Texas Breach Law Will Change in 2020, To Require Attorney General Notification
New requirements to the Texas data breach statute, including a requirement to notify the Texas attorney general of a breach, are set to go into effect January 1, 2020. The legislation, signed by Texas Governor, Greg Abbot, on June 14, 2019, requires that the Texas attorney general be notified of a breach within 60 days. The AG notification is required only if 250 or more Texas residents are affected. The notification to the attorney general must include a description of the breach, number of residents affected, measures taken in response to the breach, measures planned to be taken after notification and whether law enforcement has been engaged with the investigation. The legislation also adds a 60 day timing requirement for notice, from the current “as quickly as possible” standard.
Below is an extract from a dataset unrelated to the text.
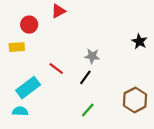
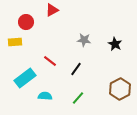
black star: (139, 41) -> (115, 44), moved
gray star: (92, 56) -> (84, 40), moved
cyan semicircle: (20, 111) -> (45, 96), moved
In an unusual step for breach notice laws, the legislation also creates a “Texas Privacy Protection Advisory Council.” This Council is tasked with studying both Texas and other privacy laws, both domestic and foreign. Members of the Council will be in-state residents, and are to include someone from a nonprofit organization that looks at privacy from the consumer perspective, as well as a law school professor. The Council is tasked with making recommendations to the legislature in Texas on privacy law changes that “appear necessary from the results of the council’s study.” This development is interesting in light of the two Texas privacy bills that were recently introduced, the Texas Consumer Privacy Act and the Texas Privacy Protection Act. The Council’s findings and recommendations are due September 1, 2020.
Putting it Into Practice: Companies with nationwide breach notice plans should work in the new requirement to notify the Texas attorney general prior to the January 1, 2020 effective date. We will continue to monitor the developments that result from this new Council, in the meantime.